Susana Cepeda Islas

Años atrás, François - Marie Arouet, mejor conocido como Voltaire, escribió una frase que conserva plena vigencia en la actualidad: “El sentido común es el menos común de los sentidos”. Esta afirmación invita a reflexionar sobre una facultad esencial del ser humano que, paradójicamente, suele ser ignorada en la vida cotidiana y, con mayor gravedad, en los espacios de decisión pública. El sentido común no requiere conocimientos especializados ni capacidades extraordinarias; forma parte de la experiencia humana y se manifiesta en la posibilidad de actuar con prudencia razonamiento y equilibrio frente a las circunstancias de la vida. A lo largo de la historia, numerosos pensadores han intentado definir este concepto desde distintas perspectivas filosóficas. Algunos lo relacionan con la inteligencia práctica de los individuos; otros lo entienden como un conjunto de creencias y explicaciones construidas a partir de la experiencia personal y la sabiduría popular. Asimismo, existen posturas que lo consideran una facultad indispensable para orientarse adecuadamente en la práctica y para establecer relaciones armónicas dentro de la sociedad.

Entre los filósofos que profundizaron en este tema destaca el escocés Tomas Reid ((1719-1796), considerado el principal representante de la Escuela Escocesa del Sentido Común.  Reid dedicó gran tiempo de su obra a analizar esta noción y sostuvo que el sentido común constituye en principio una forma de percibir, razonar y actuar inherente a los seres humanos maduros, independientemente de la época o la cultura a la que pertenezcan. Según este planteamiento, el sentido común se sustenta en principios básicos que permiten emitir juicios razonables y orientar adecuadamente las acciones humanas. José Prado recupera estas ideas en La filosofía del sentido común. Breve antología de textos de Thomas Reid, donde destaca la importancia de esta facultad en la construcción del juicio, oral y social. En la propuesta filosófica de Reid sobresale un elemento central: la sensatez. Esta puede entenderse como la capacidad de actuar con prudencia, madurez y equilibrio en la toma de decisiones. La sensatez implica reconocer los límites de nuestras acciones y comprender que toda conducta humana posee consecuencias individuales y colectivas. Desde esta perspectiva, el sentido común no es únicamente una herramienta intelectual, sino también una guía ética para la convivencia social.
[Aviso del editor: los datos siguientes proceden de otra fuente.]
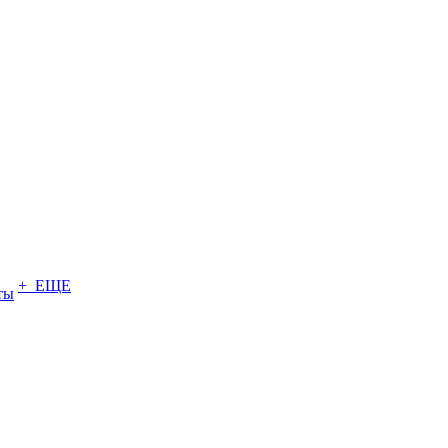
+ ЕЩЕ
ты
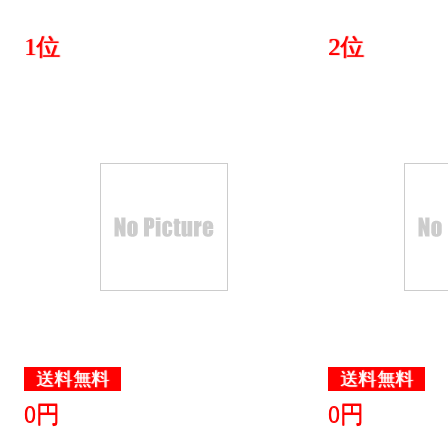
1位
2位
送料無料
送料無料
0円
0円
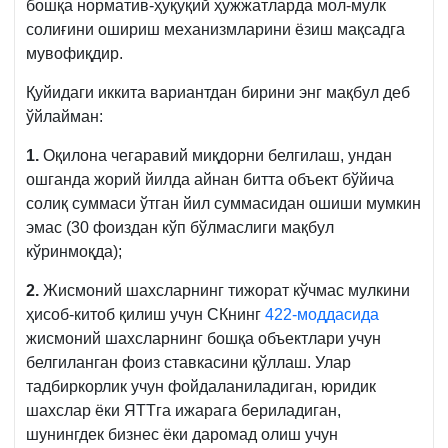
бошқа норматив-ҳуқуқий ҳужжатларда мол-мулк
солиғини ошириш механизмларини ёзиш мақсадга
мувофиқдир.
Қуйидаги иккита вариантдан бирини энг мақбул деб
ўйлайман:
1.
Оқилона чегаравий миқдорни белгилаш, ундан
ошганда жорий йилда айнан битта объект бўйича
солиқ суммаси ўтган йил суммасидан ошиши мумкин
эмас (30 фоиздан кўп бўлмаслиги мақбул
кўринмоқда);
2.
Жисмоний шахсларнинг тижорат кўчмас мулкини
ҳисоб-китоб қилиш учун СКнинг
422-моддасида
жисмоний шахсларнинг бошқа объектлари учун
белгиланган фоиз ставкасини қўллаш. Улар
тадбиркорлик учун фойдаланиладиган, юридик
шахслар ёки ЯТТга ижарага бериладиган,
шунингдек бизнес ёки даромад олиш учун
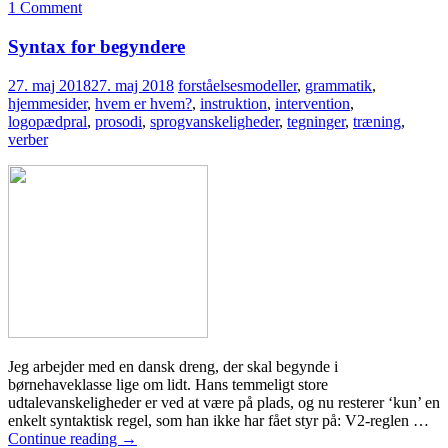
1 Comment
Syntax for begyndere
27. maj 2018
27. maj 2018
forståelsesmodeller
,
grammatik
,
hjemmesider
,
hvem er hvem?
,
instruktion
,
intervention
,
logopædpral
,
prosodi
,
sprogvanskeligheder
,
tegninger
,
træning
,
verber
Jeg arbejder med en dansk dreng, der skal begynde i
børnehaveklasse lige om lidt. Hans temmeligt store
udtalevanskeligheder er ved at være på plads, og nu resterer ‘kun’ en
enkelt syntaktisk regel, som han ikke har fået styr på: V2-reglen …
Continue reading
→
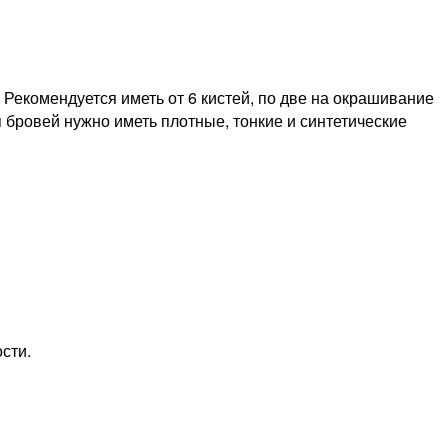
 Рекомендуется иметь от 6 кистей, по две на окрашивание
 бровей нужно иметь плотные, тонкие и синтетические
сти.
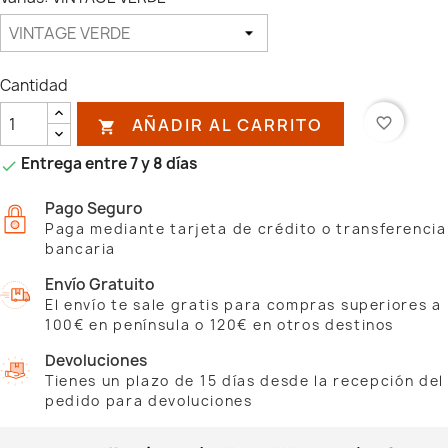
Cantidad
AÑADIR AL CARRITO
favorite_border

Entrega entre 7 y 8 días

Pago Seguro
Paga mediante tarjeta de crédito o transferencia
bancaria
Envío Gratuito
El envío te sale gratis para compras superiores a
100€ en península o 120€ en otros destinos
Devoluciones
Tienes un plazo de 15 días desde la recepción del
pedido para devoluciones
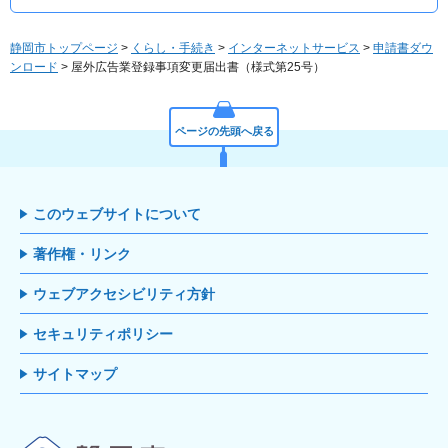
静岡市トップページ
>
くらし・手続き
>
インターネットサービス
>
申請書ダウ
ンロード
> 屋外広告業登録事項変更届出書（様式第25号）
ページの先頭へ戻る
このウェブサイトについて
著作権・リンク
ウェブアクセシビリティ方針
セキュリティポリシー
サイトマップ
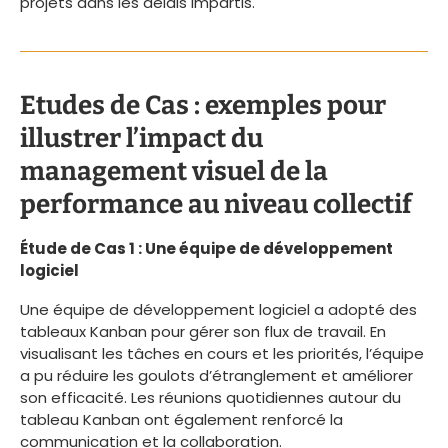
projets dans les délais impartis.
Etudes de Cas : exemples pour
illustrer l’impact du
management visuel de la
performance au niveau collectif
Étude de Cas 1 : Une équipe de développement
logiciel
Une équipe de développement logiciel a adopté des
tableaux Kanban pour gérer son flux de travail. En
visualisant les tâches en cours et les priorités, l’équipe
a pu réduire les goulots d’étranglement et améliorer
son efficacité. Les réunions quotidiennes autour du
tableau Kanban ont également renforcé la
communication et la collaboration.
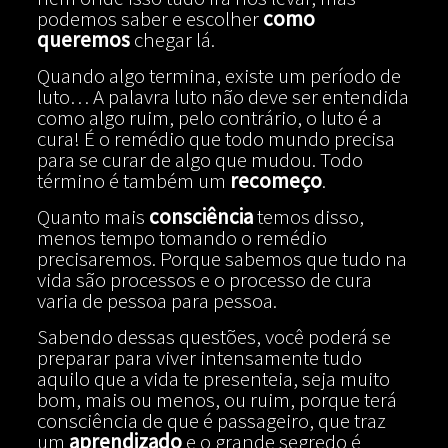
podemos saber e escolher
como
queremos
chegar lá.
Quando algo termina, existe um período de
luto… A palavra luto não deve ser entendida
como algo ruim, pelo contrário, o luto é a
cura! É o remédio que todo mundo precisa
para se curar de algo que mudou. Todo
término é também um
recomeço
.
Quanto mais
consciência
temos disso,
menos tempo tomando o remédio
precisaremos. Porque sabemos que tudo na
vida são processos e o processo de cura
varia de pessoa para pessoa.
Sabendo dessas questões, você poderá se
preparar para viver intensamente tudo
aquilo que a vida te presenteia, seja muito
bom, mais ou menos, ou ruim, porque terá
consciência de que é passageiro, que traz
um
aprendizado
e o grande segredo é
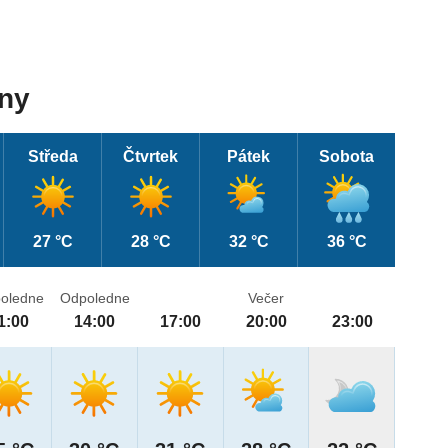
dny
Středa
Čtvrtek
Pátek
Sobota
27 °C
28 °C
32 °C
36 °C
oledne
Odpoledne
Večer
1:00
14:00
17:00
20:00
23:00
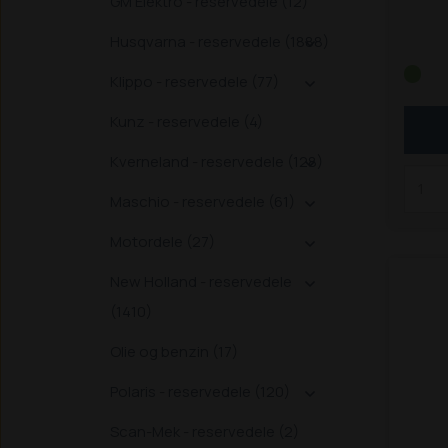
GM Elektro - reservedele (12)
(850
S
221
Husqvarna - reservedele (1888)

Klippo - reservedele (77)

Kunz - reservedele (4)
Kverneland - reservedele (128)

Maschio - reservedele (61)

Motordele (27)

New Holland - reservedele

(1410)
Olie og benzin (17)
Polaris - reservedele (120)

Scan-Mek - reservedele (2)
 Sin embargo, en la realidad contemporánea es frecuente observar conductas alejadas de la prudencia y del juicio razonable. El individualismo, la intolerancia, la ira y la ambición desmedida suelen desplazar al sentido común y conducir a escenarios de confrontación y deterioro social. Reid sostiene que el hombre justo es aquel que no perjudica a sus semejantes y concede a cada quien lo que le corresponde. Esta afirmación conserva una profunda relevancia, pues recuerda que el bienestar personal no puede construirse a costa del daño hacia los otros. En este contexto, el sentido común adquiere una importancia fundamental en el ejercicio de la política. Los líderes políticos tienen la responsabilidad de actuar con sensatez y de orientar sus decisiones hacia el bienestar colectivo. Gobernar implica comprender la complejidad de los problemas sociales y responder a ellos con responsabilidad, conocimiento y prudencia. Cuando el ejercicio del poder se aparta del sentido común, las consecuencias suelen reflejarse en el debilitamiento de las instituciones, en la desconfianza ciudadana y en el deterioro de las condiciones sociales, económicas y culturales.

Resulta preocupante observar cómo, en múltiples ocasiones, las decisiones políticas responden más a intereses personales, impulsos emocionales o estrategias improvisadas, que a una reflexión sensata sobre sus efectos sociales. La falta de planeación, el incumplimiento de la ley, el nombramiento de funcionarios sin experiencia y la incapacidad para construir acuerdos evidencian la ausencia de sensatez en la conducción pública. El costo de estas acciones recae inevitablemente sobre la sociedad, particularmente sobre los sectores más vulnerables. No debemos olvidar que el sentido común debe entenderse como una condición indispensable para la convivencia democrática y para el fortalecimiento de las instituciones. No se trata únicamente de una capacidad individual, sino de una práctica social sustentada en la prudencia, el respeto y la responsabilidad. En tiempos marcados por la polarización, la intolerancia y la improvisación política, es necesario recuperar el valor del sentido común porque representa una necesidad urgente para preservar el equilibrio social y fortalecer la vida pública.